Demand Slowly Shifting to Secondary Corridors

PARSIPPANY, N.J. – With vacancy levels at all-time lows and asking rents at record highs, the dynamic New Jersey industrial sector has begun to witness a shift to secondary corridors, according to Transwestern’s Fourth-Quarter 2017 Industrial Market Report.

With e-commerce contributing to ever-growing levels of demand – and with consumer confidence hitting a 17-year high in December – retailers and logistics firms drove more than 1 million square feet of preleasing along Interstate 287 during the fourth quarter. Transwestern also notes that e-commerce now accounts for more than 9 percent of retail sales, according to the Census Bureau’s latest figures as of third quarter 2017. E-commerce had only represented 5.5 percent of retail volume when the warehouse market entered full expansion mode in 2012.

“The industrial sector enjoyed an excellent quarter, though some lingering challenges for continued strong leasing velocity remain,” said Lori Zuck, Managing Director at Transwestern. “The shortage of land supply, especially along the Turnpike and near the ports, has remained an issue and is further complicated due to ongoing frustration over a permit process widely agreed to be too lengthy and laborious.”

The I-287 corridor – most notably Piscataway – was the primary beneficiary of the tight Turnpike corridor during the fourth quarter.

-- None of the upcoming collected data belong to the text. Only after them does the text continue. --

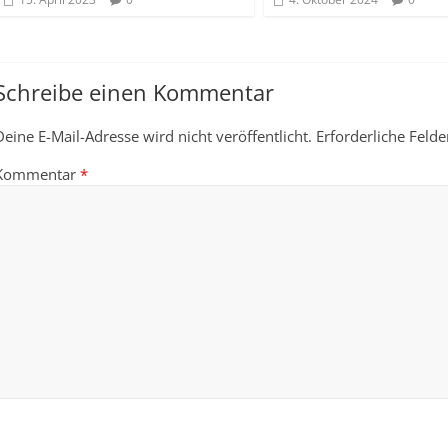
Schreibe einen Kommentar
Deine E-Mail-Adresse wird nicht veröffentlicht.
Erforderliche Felde
Kommentar
*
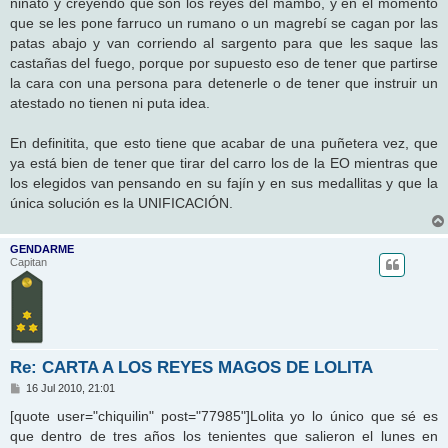
niñato y creyendo que son los reyes del mambo, y en el momento
que se les pone farruco un rumano o un magrebí se cagan por las
patas abajo y van corriendo al sargento para que les saque las
castañas del fuego, porque por supuesto eso de tener que partirse
la cara con una persona para detenerle o de tener que instruir un
atestado no tienen ni puta idea.
En definitita, que esto tiene que acabar de una puñetera vez, que
ya está bien de tener que tirar del carro los de la EO mientras que
los elegidos van pensando en su fajín y en sus medallitas y que la
única solución es la UNIFICACIÓN.
GENDARME
Capitan
Re: CARTA A LOS REYES MAGOS DE LOLITA
M
16 Jul 2010, 21:01
e
n
[quote user="chiquilin" post="77985"]Lolita yo lo único que sé es
s
que dentro de tres años los tenientes que salieron el lunes en
a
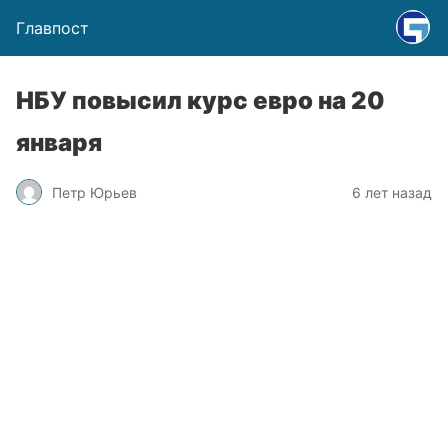
Главпост
НБУ повысил курс евро на 20
января
Петр Юрьев
6 лет назад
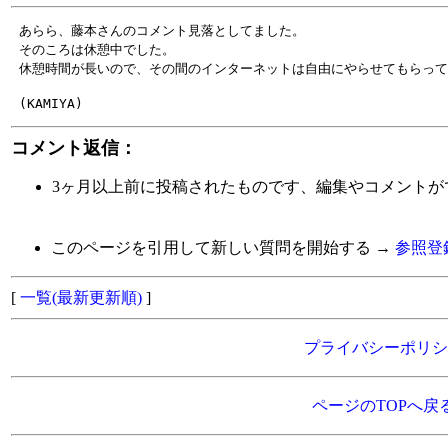
 あらら、藤本さんのコメント見落としてました。

 そのころは休憩中でした。

コメント返信：
3ヶ月以上前に投稿されたものです、編集やコメントが
このページを引用して新しい質問を開始する →
参照登
[
一覧(最新更新順)
]
プライバシーポリシ
ページのTOPへ戻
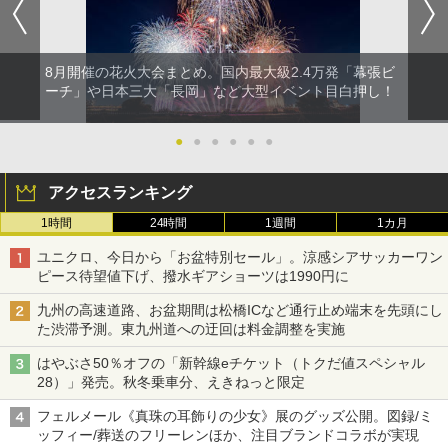
8月開催の花火大会まとめ。国内最大級2.4万発「幕張ビ
ーチ」や日本三大「長岡」など大型イベント目白押し！
●
●
●
●
●
●
アクセスランキング
1時間
24時間
1週間
1カ月
ユニクロ、今日から「お盆特別セール」。涼感シアサッカーワン
ピース待望値下げ、撥水ギアショーツは1990円に
九州の高速道路、お盆期間は松橋ICなど通行止め端末を先頭にし
た渋滞予測。東九州道への迂回は料金調整を実施
はやぶさ50％オフの「新幹線eチケット（トクだ値スペシャル
28）」発売。秋冬乗車分、えきねっと限定
フェルメール《真珠の耳飾りの少女》展のグッズ公開。図録/ミ
ッフィー/葬送のフリーレンほか、注目ブランドコラボが実現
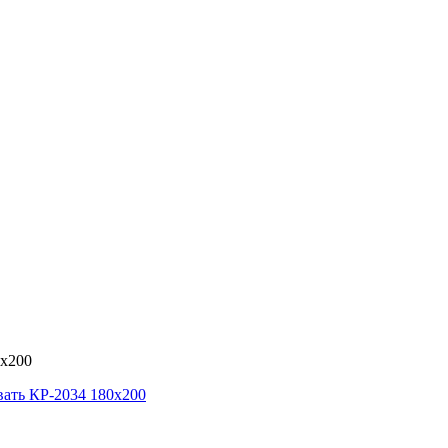
0х200
ать КР-2034 180х200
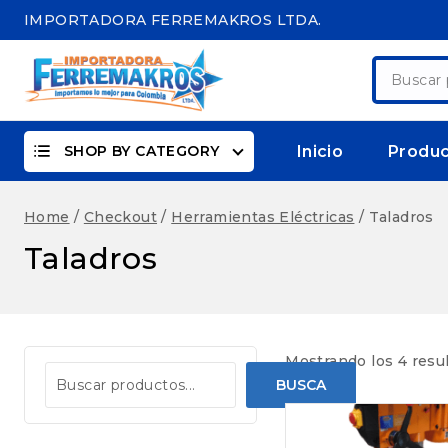
Skip
IMPORTADORA FERREMAKROS LTDA.
to
content
Buscar
por:
SHOP BY CATEGORY
Inicio
Produ
Home
/
Checkout
/
Herramientas Eléctricas
/
Taladros
Taladros
Mostrando los 4 resu
BUSCA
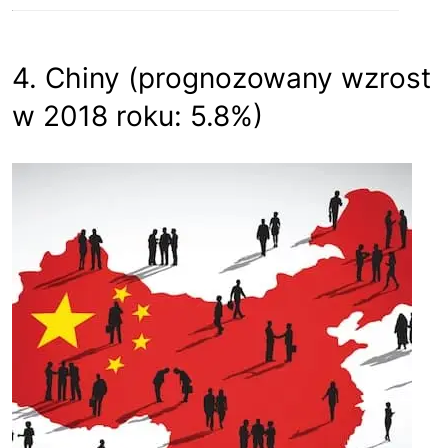
4. Chiny (prognozowany wzrost
w 2018 roku: 5.8%)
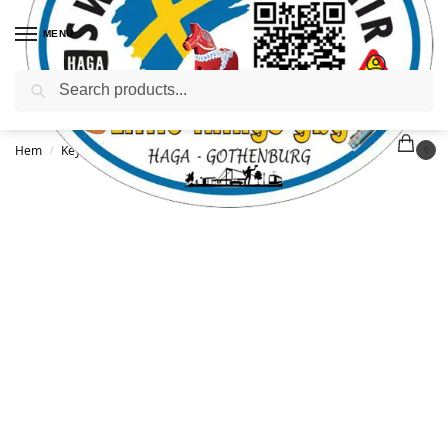
MENU
Sök
Hem
Keyrings
Nyckelring Fickkniv Sverige Älgar
/
/
0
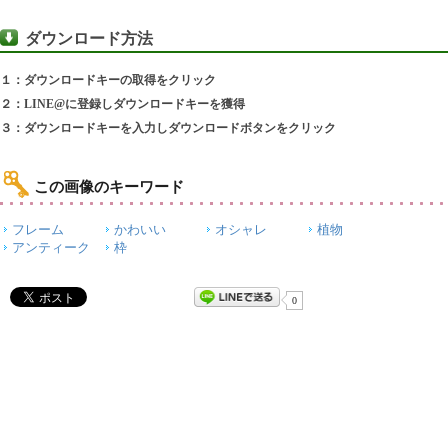
ダウンロード方法
１：ダウンロードキーの取得をクリック
２：LINE@に登録しダウンロードキーを獲得
３：ダウンロードキーを入力しダウンロードボタンをクリック
この画像のキーワード
フレーム
かわいい
オシャレ
植物
アンティーク
枠
0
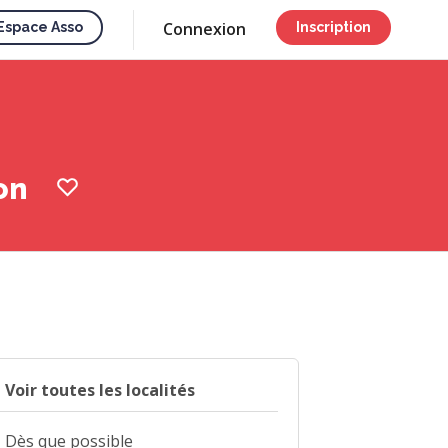
Connexion
Espace Asso
Inscription
ion
Voir toutes les localités
Dès que possible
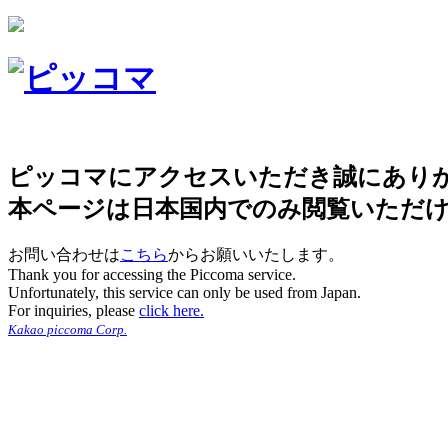
ピッコマにアクセスいただき誠にあり
本ページは日本国内でのみ閲覧いただ
お問い合わせは
こちら
からお願いいたします。
Thank you for accessing the Piccoma service.
Unfortunately, this service can only be used from Japan.
For inquiries, please
click here.
Kakao piccoma Corp.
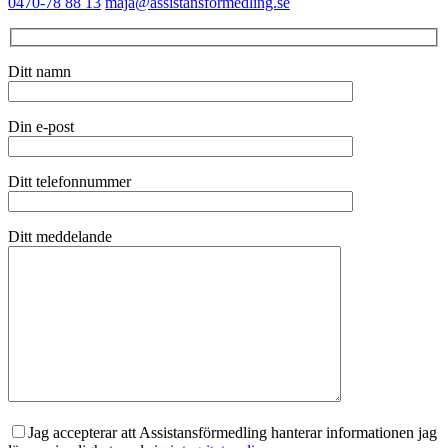
0470-78 88 13
maja@assistansformedling.se
Ditt namn
Din e-post
Ditt telefonnummer
Ditt meddelande
Jag accepterar att Assistansförmedling hanterar informationen jag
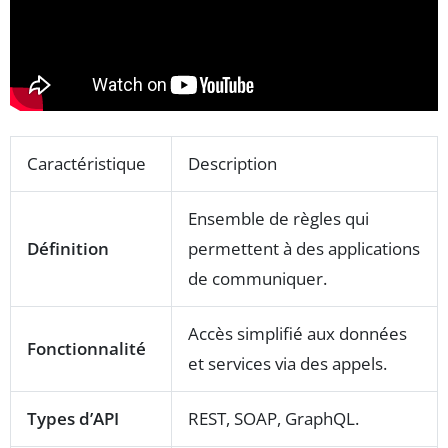
Caractéristique
Description
Ensemble de règles qui
Définition
permettent à des applications
de communiquer.
Accès simplifié aux données
Fonctionnalité
et services via des appels.
Types d’API
REST, SOAP, GraphQL.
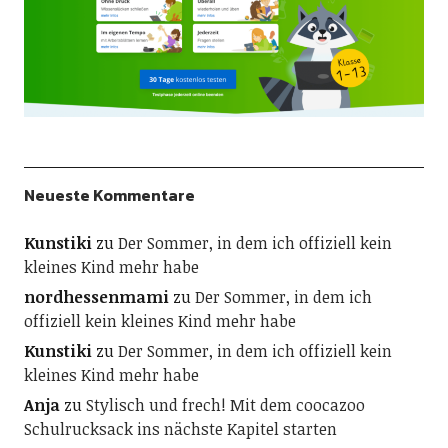
Neueste Kommentare
Kunstiki
zu
Der Sommer, in dem ich offiziell kein
kleines Kind mehr habe
nordhessenmami
zu
Der Sommer, in dem ich
offiziell kein kleines Kind mehr habe
Kunstiki
zu
Der Sommer, in dem ich offiziell kein
kleines Kind mehr habe
Anja
zu
Stylisch und frech! Mit dem coocazoo
Schulrucksack ins nächste Kapitel starten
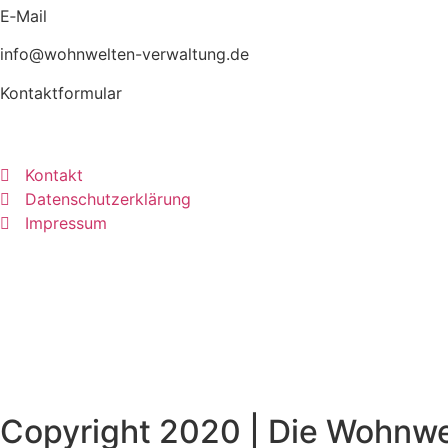
E‑Mail
info@wohnwelten-verwaltung.de
Kon­takt­for­mu­lar
Kontakt
Datenschutzerklärung
Impressum
Copyright 2020 | Die Wohnwel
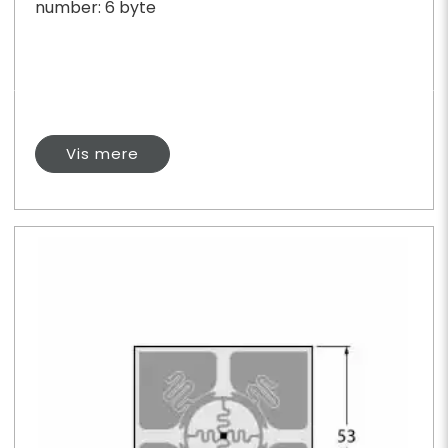
number: 6 byte
Vis mere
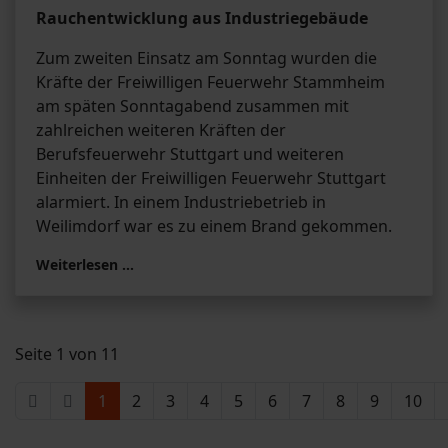
Rauchentwicklung aus Industriegebäude
Zum zweiten Einsatz am Sonntag wurden die
Kräfte der Freiwilligen Feuerwehr Stammheim
am späten Sonntagabend zusammen mit
zahlreichen weiteren Kräften der
Berufsfeuerwehr Stuttgart und weiteren
Einheiten der Freiwilligen Feuerwehr Stuttgart
alarmiert. In einem Industriebetrieb in
Weilimdorf war es zu einem Brand gekommen.
Weiterlesen …
Seite 1 von 11
1
2
3
4
5
6
7
8
9
10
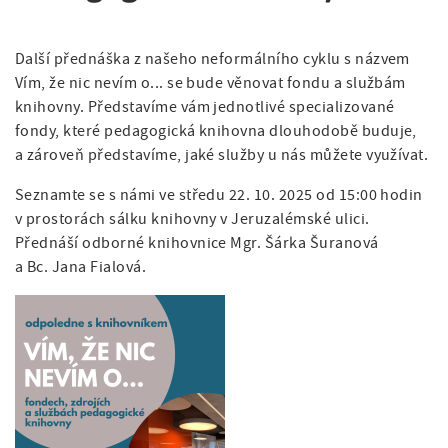
a
v
á
t
i
n
i
Další přednáška z našeho neformálního cyklu s názvem
o
g
a
Vím, že nic nevím o... se bude věnovat fondu a službám
n
knihovny. Představíme vám jednotlivé specializované
a
v
fondy, které pedagogická knihovna dlouhodobě buduje,
t
i
a zároveň představíme, jaké služby u nás můžete využívat.
i
g
Seznamte se s námi ve středu 22. 10. 2025 od 15:00 hodin
o
v prostorách sálku knihovny v Jeruzalémské ulici.
a
Přednáší odborné knihovnice Mgr. Šárka Šuranová
n
c
a Bc. Jana Fialová.
e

Best Buy signed the largest lease, preleasing approximately 725,000 square feet at Rockefeller Group’s new development, while freight forwarding company Global Transport Logistics Inc.  committed to roughly 254,000 square feet of new construction at a property being developed by Industrial Property Trust Inc.

Amazon continues to plant its flag across New Jersey, taking a 598,000-square-foot building in Robbinsville previously occupied by Grainger. Home Depot signed the largest lease for new construction along the Turnpike during the quarter, preleasing approximately 504,000 square feet at Exit 8A in Cranbury.

Vacancy rates continued their multiyear descent by declining to an all-time low of 4.3 percent by year’s end, representing half its 2012 level when vacancy stood at 8.6 percent. Despite witnessing 23.1 million square feet in new development during the past five years, the market is today home to 28.8 million square feet in vacant industrial space, nearly half that seen five years ago.

On an incremental but steady rise, average asking rents closed the quarter at $7.49 per square foot, another all-time record. Transwestern reported that industrial rents have closed at all-time highs during every quarter during the past two years. The Garden State’s industrial sector saw 5.3 million square feet in net absorption during the fourth quarter, by far the strongest quarter of 2017 and the second-highest ever, exceeded only by second quarter 2000.

Net absorption over the full year amounted to 9.7 million square feet. When combined with the 10.6 million square feet absorbed during 2016, the total of 20.3 million square feet represents the first time since 1997 – 1998 that the net absorption figure over two consecutive years eclipsed 20 million square feet.

“Encircled by several of America’s wealthiest population centers, New Jersey is ideally located to reap the benefits of e-commerce-driven logistics,” said Transwestern’s New Jersey Research Director Matthew Dolly. “Indeed, the e-commerce boom shows no immediate signs of stopping, with some analysts expecting to see it double its share of the retail business overall within the not-too-distant future.”

Additional points of interest in the report include:

  • All submarkets remain at single-digit vacancy levels, with 18 of 25 submarkets enjoying rates below 5 percent.
  • Nine of 25 submarkets have average asking rents of $8 or higher, with some tenants leasing new construction at levels approaching an eye-opening $10 per square foot.
  • Six New Jersey Turnpike submarkets tallied year-over-year absorption exceeding 1 million square feet: Exit 8A, Exit 7A/Trenton-I-295, Exit 11/Perth Amboy/GSP, Exit 13/Linden, Exit 10/Edison and Exit 9/Brunswick.